The following fall Esther Rolle returned to the cast (sans Carl or any explanation on what had happened to him), with the promise that J.J. would be a more respectable character, and daughter Thelma married football star Keith Anderson. J.J., who was paying for the wedding, had lost his job at the advertising agency when a business slowdown forced them to lay him off. He had to borrow money from loan shark Sweet Daddy to pay for the wedding and, to make matters worse, accidentally tripped Keith during the ceremony, resulting in a leg injury that jeopardized Keith's million-dollar pro-football contract.

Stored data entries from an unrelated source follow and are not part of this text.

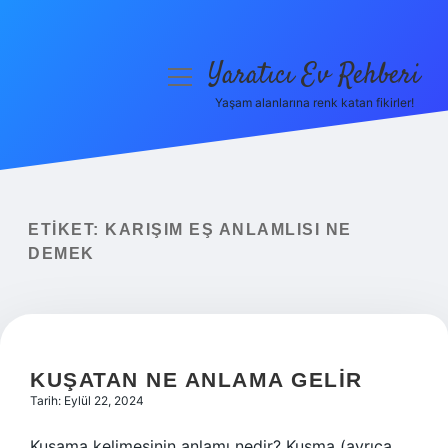
Yaratıcı Ev Rehberi
menüyü
aç
Yaşam alanlarına renk katan fikirler!
Anasayfa
Gizlilik Politikası
Yasal Uyarı
ETIKET:
KARIŞIM EŞ ANLAMLISI NE
DEMEK
Hakkımızda
KUŞATAN NE ANLAMA GELIR
Tarih: Eylül 22, 2024
Kuşama kelimesinin anlamı nedir? Kusma (ayrıca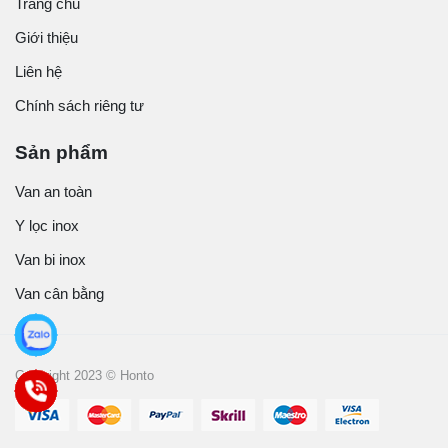
Trang chủ
Giới thiệu
Liên hệ
Chính sách riêng tư
Sản phẩm
Van an toàn
Y lọc inox
Van bi inox
Van cân bằng
Copyright 2023 © Honto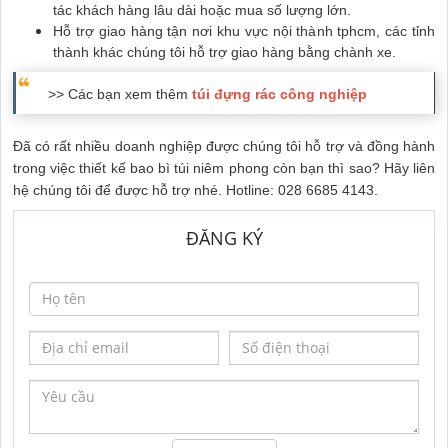
tác khách hàng lâu dài hoặc mua số lượng lớn.
Hỗ trợ giao hàng tận nơi khu vực nội thành tphcm, các tỉnh
thành khác chúng tôi hỗ trợ giao hàng bằng chành xe.
>> Các bạn xem thêm
túi đựng rác công nghiệp
Đã có rất nhiều doanh nghiệp được chúng tôi hỗ trợ và đồng hành
trong việc thiết kế bao bì túi niêm phong còn bạn thì sao? Hãy liên
hệ chúng tôi để được hỗ trợ nhé. Hotline: 028 6685 4143.
ĐĂNG KÝ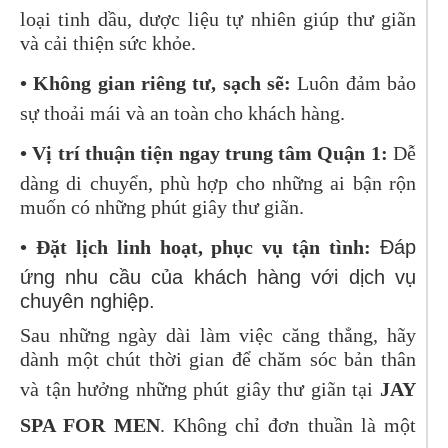
loại tinh dầu, dược liệu tự nhiên giúp thư giãn
và cải thiện sức khỏe.
• Không gian riêng tư, sạch sẽ:
Luôn đảm bảo
sự thoải mái và an toàn cho khách hàng.
• Vị trí thuận tiện ngay trung tâm Quận 1:
Dễ
dàng di chuyển, phù hợp cho những ai bận rộn
muốn có những phút giây thư giãn.
• Đặt lịch linh hoạt, phục vụ tận tình:
Đáp
ứng nhu cầu của khách hàng với dịch vụ
chuyên nghiệp.
Sau những ngày dài làm việc căng thẳng, hãy
dành một chút thời gian để chăm sóc bản thân
và tận hưởng những phút giây thư giãn tại
JAY
SPA FOR MEN
. Không chỉ đơn thuần là một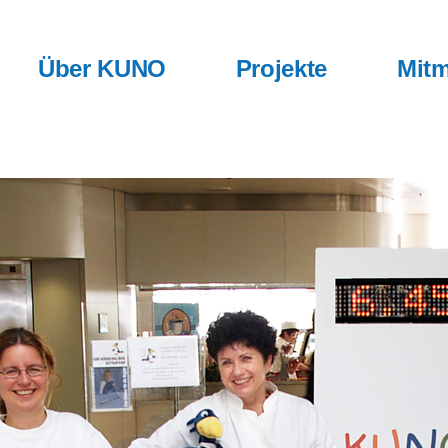
Über KUNO
Projekte
Mitm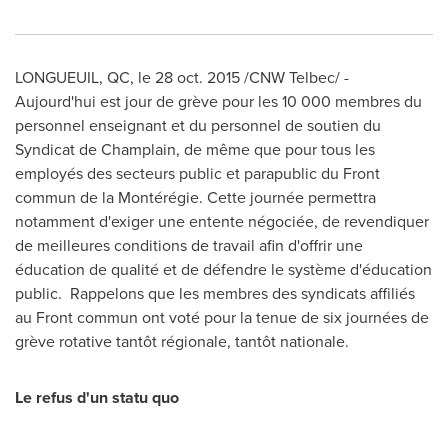
LONGUEUIL, QC
, le
28 oct. 2015
/CNW Telbec/ -
Aujourd'hui est jour de grève pour les 10 000 membres du
personnel enseignant et du personnel de soutien du
Syndicat de Champlain, de même que pour tous les
employés des secteurs public et parapublic du Front
commun de la Montérégie. Cette journée permettra
notamment d'exiger une entente négociée, de revendiquer
de meilleures conditions de travail afin d'offrir une
éducation de qualité et de défendre le système d'éducation
public. Rappelons que les membres des syndicats affiliés
au Front commun ont voté pour la tenue de six journées de
grève rotative tantôt régionale, tantôt nationale.
Le refus d'un statu quo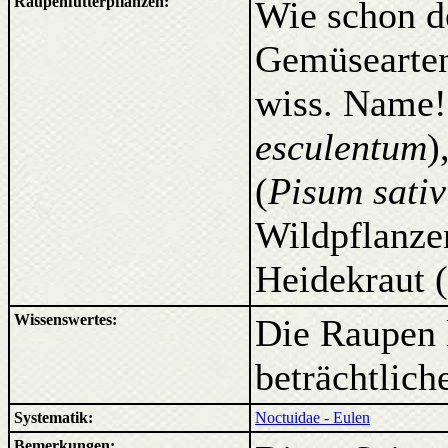
Raupenfutterpflanzen:
Wie schon de
Gemüsearten
wiss. Name!
esculentum
)
(
Pisum sati
Wildpflanze
Heidekraut (
Wissenswertes:
Die Raupen
beträchtlich
Systematik:
Noctuidae - Eulen
Bemerkungen: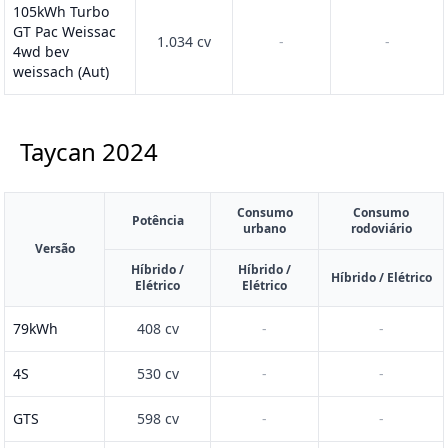
105kWh Turbo
GT Pac Weissac
1.034 cv
-
-
4wd bev
weissach (Aut)
Taycan
2024
Consumo
Consumo
Potência
urbano
rodoviário
Versão
Híbrido /
Híbrido /
Híbrido / Elétrico
Elétrico
Elétrico
79kWh
408 cv
-
-
4S
530 cv
-
-
GTS
598 cv
-
-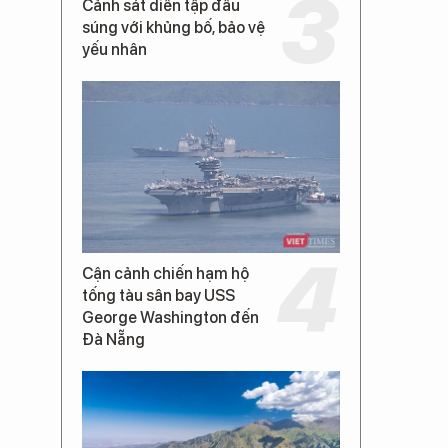
Cảnh sát diễn tập đấu
súng với khủng bố, bảo vệ
yếu nhân
Cận cảnh chiến hạm hộ
tống tàu sân bay USS
George Washington đến
Đà Nẵng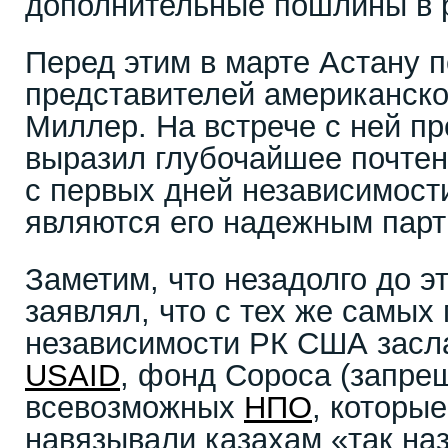
дополнительные пошлины в 
Перед этим в марте Астану 
представителей американско
Миллер. На встрече с ней пр
выразил глубочайшее почтен
с первых дней независимост
являются его надежным парт
Заметим, что незадолго до э
заявлял, что с тех же самых
независимости РК США засла
USAID
, фонд Сороса (запрещ
всевозможных
НПО
, которые
навязывали казахам «так н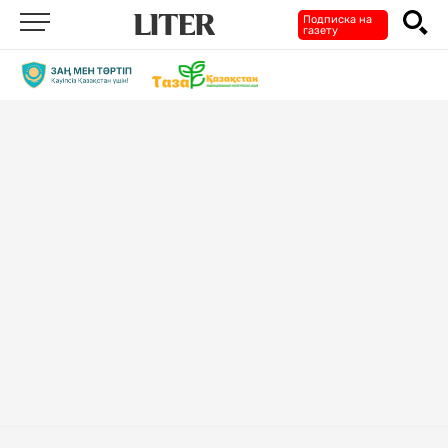
Подписка на
газету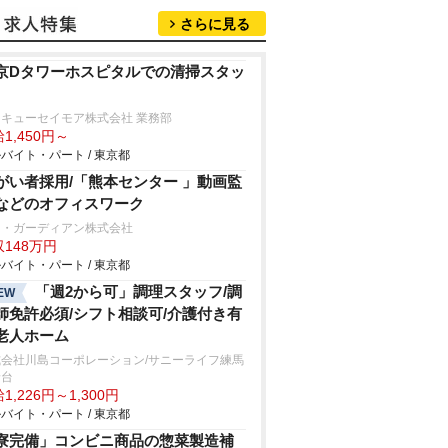
さらに見る
京Dタワーホスピタルでの清掃スタッ
キューセイモア株式会社 業務部
1,450円～
バイト・パート / 東京都
がい者採用/「熊本センター 」動画監
などのオフィスワーク
ー・ガーディアン株式会社
148万円
バイト・パート / 東京都
「週2から可」調理スタッフ/調
EW
師免許必須/シフト相談可/介護付き有
老人ホーム
式会社川島コーポレーション/サニーライフ練馬
野台
1,226円～1,300円
バイト・パート / 東京都
寮完備」コンビニ商品の惣菜製造補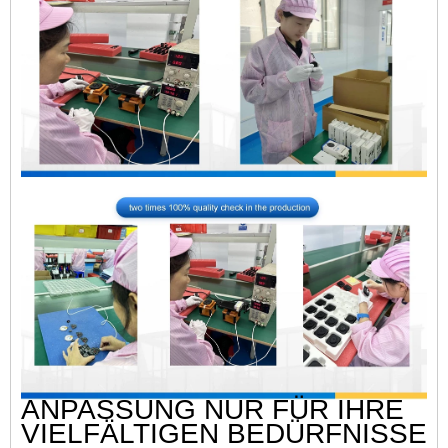
ANPASSUNG NUR FÜR IHRE
VIELFÄLTIGEN BEDÜRFNISSE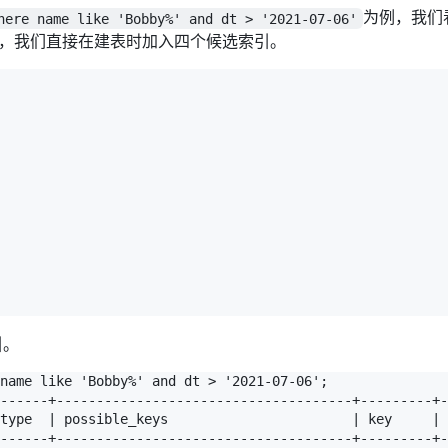
为例，我们
here name like 'Bobby%' and dt > '2021-07-06'
先，我们直接在建表时加入四个候选索引。
引。
name like 'Bobby%' and dt > '2021-07-06';

------+-------------------------------------+---------+-
type  | possible_keys                       | key     | 
------+-------------------------------------+---------+-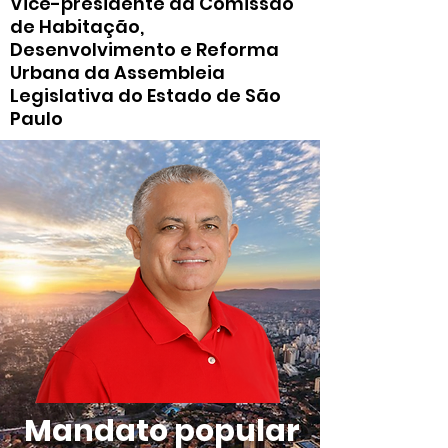
Vice-presidente da Comissão
de Habitação,
Desenvolvimento e Reforma
Urbana da Assembleia
Legislativa do Estado de São
Paulo
Mandato popular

Money was hard to come by, and the newlyweds were living in the Evans apartment while Keith recuperated. Though depressed by his physical problems, Keith drove a taxi to help out, while Florida got a job as a school-bus driver and J.J. taught art at home.

With falling ratings, Good Times was pulled from the CBS schedule in December. It returned in the spring and, in the last original episode (there were no reruns aired in the last season), everything worked out for the series principals. Keith got his big contract as a running back and moved into his own place with Thelma, who was expecting their first child; J.J. sold the comic strip he had developed to a syndicate for a healthy advance; and neighbor Willona got promoted to head buyer at the clothing boutique where she worked.